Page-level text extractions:

***

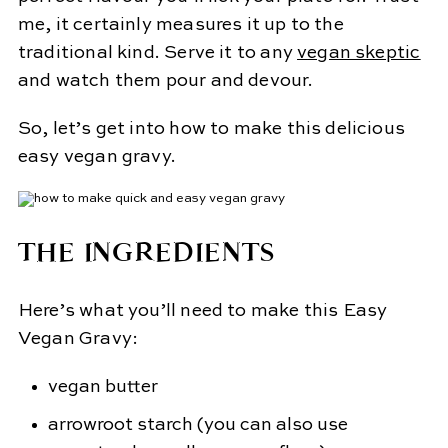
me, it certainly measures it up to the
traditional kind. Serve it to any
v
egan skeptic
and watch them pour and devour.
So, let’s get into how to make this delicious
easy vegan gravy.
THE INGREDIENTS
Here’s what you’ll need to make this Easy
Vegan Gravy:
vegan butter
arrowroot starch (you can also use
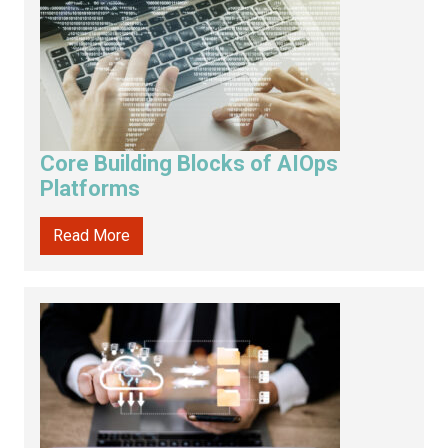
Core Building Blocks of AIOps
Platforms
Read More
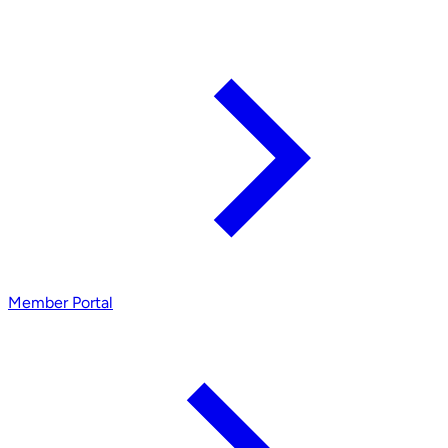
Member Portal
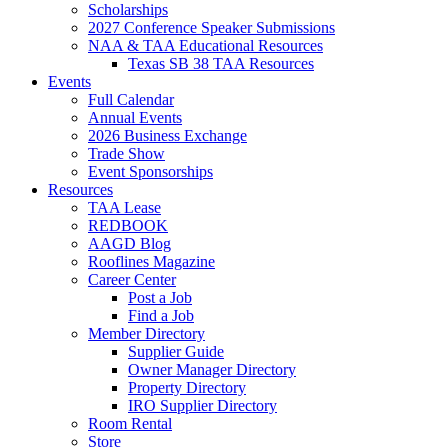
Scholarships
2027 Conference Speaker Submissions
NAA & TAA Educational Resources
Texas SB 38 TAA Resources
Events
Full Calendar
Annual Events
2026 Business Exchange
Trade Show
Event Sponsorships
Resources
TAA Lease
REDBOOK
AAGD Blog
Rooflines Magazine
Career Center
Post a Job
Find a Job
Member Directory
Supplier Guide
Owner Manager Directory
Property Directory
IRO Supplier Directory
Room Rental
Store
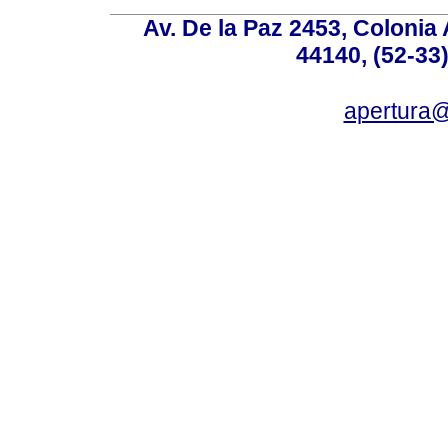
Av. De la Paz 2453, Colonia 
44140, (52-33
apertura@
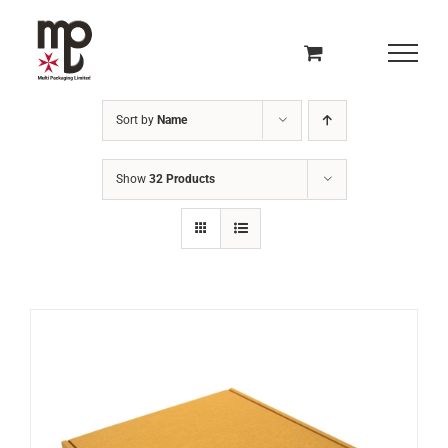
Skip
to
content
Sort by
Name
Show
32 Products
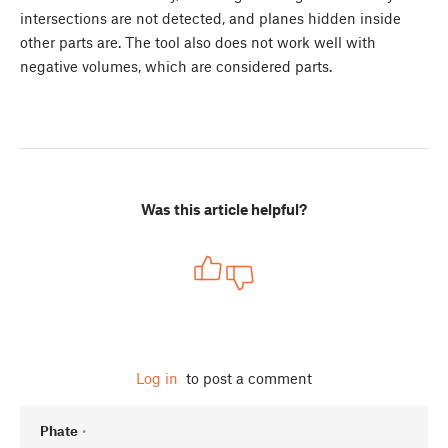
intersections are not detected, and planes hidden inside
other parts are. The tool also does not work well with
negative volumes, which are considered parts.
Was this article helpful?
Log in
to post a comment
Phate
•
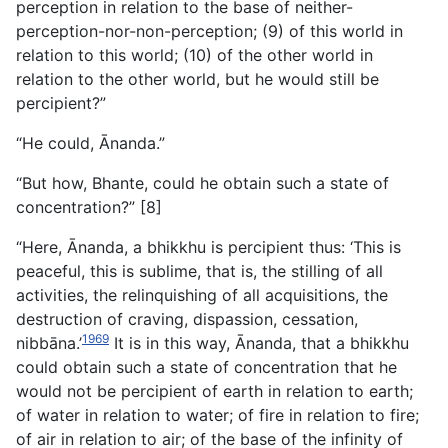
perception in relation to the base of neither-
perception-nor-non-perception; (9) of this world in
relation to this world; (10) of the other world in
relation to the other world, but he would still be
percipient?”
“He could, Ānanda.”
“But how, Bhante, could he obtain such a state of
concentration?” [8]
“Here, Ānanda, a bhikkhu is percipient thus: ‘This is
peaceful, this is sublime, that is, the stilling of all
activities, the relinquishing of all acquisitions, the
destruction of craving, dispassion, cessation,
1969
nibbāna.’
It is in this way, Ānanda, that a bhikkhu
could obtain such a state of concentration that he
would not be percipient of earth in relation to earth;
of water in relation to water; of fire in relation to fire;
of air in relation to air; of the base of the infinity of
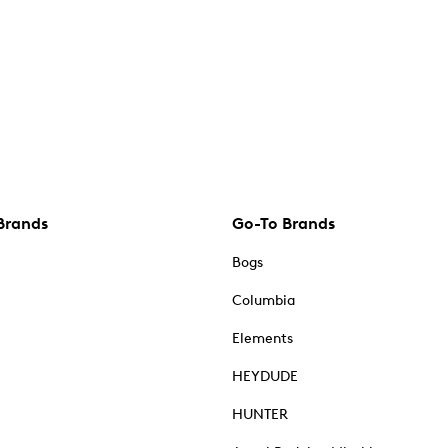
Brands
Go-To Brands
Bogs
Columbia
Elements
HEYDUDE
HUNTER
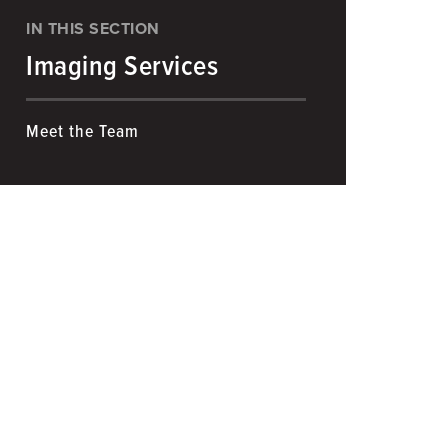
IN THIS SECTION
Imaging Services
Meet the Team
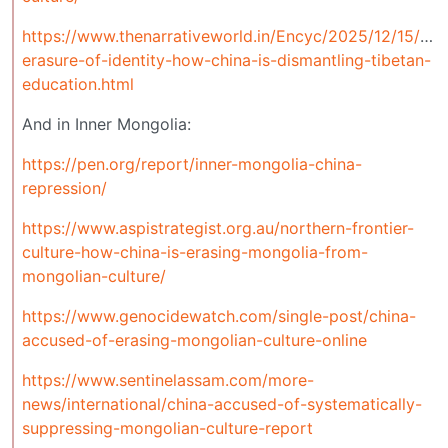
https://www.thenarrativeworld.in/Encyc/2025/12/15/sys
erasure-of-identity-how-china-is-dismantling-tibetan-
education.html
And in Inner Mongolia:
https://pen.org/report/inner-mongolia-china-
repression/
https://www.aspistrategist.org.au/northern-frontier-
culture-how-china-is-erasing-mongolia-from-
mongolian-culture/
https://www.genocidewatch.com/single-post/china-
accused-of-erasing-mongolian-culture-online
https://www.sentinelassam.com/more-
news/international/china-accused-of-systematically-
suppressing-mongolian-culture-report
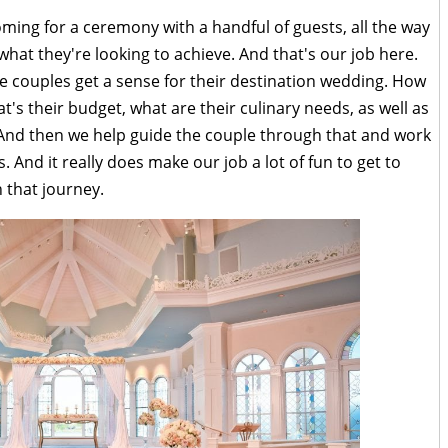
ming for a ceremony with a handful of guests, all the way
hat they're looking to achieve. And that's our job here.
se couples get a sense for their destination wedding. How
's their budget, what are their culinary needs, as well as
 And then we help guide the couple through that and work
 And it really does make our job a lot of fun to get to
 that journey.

***

● **What the task requires**: Could every entry above be printed again exactly, images excluded?

● **Output of the task**:
me, it certainly measures it up to the
traditional kind. Serve it to any
v
egan skeptic
and watch them pour and devour.
So, let’s get into how to make this delicious
easy vegan gravy.
THE INGREDIENTS
Here’s what you’ll need to make this Easy
Vegan Gravy:
vegan butter
arrowroot starch (you can also use
Core Building Blocks of AIOps
Platforms
Read More
Member Portal
Scholarships
2027 Conference Speaker Submissions
NAA & TAA Educational Resources
Texas SB 38 TAA Resources
Events
Full Calendar
Annual Events
2026 Business Exchange
Trade Show
Event Sponsorships
Resources
TAA Lease
REDBOOK
AAGD Blog
Rooflines Magazine
Career Center
Post a Job
Find a Job
Member Directory
Supplier Guide
Owner Manager Directory
Property Directory
IRO Supplier Directory
Room Rental
Store
Av. De la Paz 2453, Colonia 
44140, (52-33
apertura@
Skip
to
content
Sort by
Name
Show
32 Products
intersections are not detected, and planes hidden inside
other parts are. The tool also does not work well with
negative volumes, which are considered parts.
Was this article helpful?
Log in
to post a comment
Phate
•
perception in relation to the base of neither-
perception-nor-non-perception; (9) of this world in
relation to this world; (10) of the other world in
relation to the other world, but he would still be
percipient?”
“He could, Ānanda.”
“But how, Bhante, could he obtain such a state of
concentration?” [8]
“Here, Ānanda, a bhikkhu is percipient thus: ‘This is
peaceful, this is sublime, that is, the stilling of all
activities, the relinquishing of all acquisitions, the
destruction of craving, dispassion, cessation,
1969
nibbāna.’
It is in this way, Ānanda, that a bhikkhu
could obtain such a state of concentration that he
would not be percipient of earth in relation to earth;
of water in relation to water; of fire in relation to fire;
of air in relation to air; of the base of the infinity of
Brands
Go-To Brands
Bogs
Columbia
Elements
HEYDUDE
HUNTER
IN THIS SECTION
Imaging Services
Meet the Team
https://www.thenarrativeworld.in/Encyc/2025/12/15/sys
erasure-of-identity-how-china-is-dismantling-tibetan-
education.html
And in Inner Mongolia:
https://pen.org/report/inner-mongolia-china-
repression/
https://www.aspistrategist.org.au/northern-frontier-
culture-how-china-is-erasing-mongolia-from-
mongolian-culture/
https://www.genocidewatch.com/single-post/china-
accused-of-erasing-mongolian-culture-online
https://www.sentinelassam.com/more-
news/international/china-accused-of-systematically-
suppressing-mongolian-culture-report
ming for a ceremony with a handful of guests, all the way
hat they're looking to achieve. And that's our job here.
se couples get a sense for their destination wedding. How
's their budget, what are their culinary needs, as well as
 And then we help guide the couple through that and work
 And it really does make our job a lot of fun to get to
 that journey.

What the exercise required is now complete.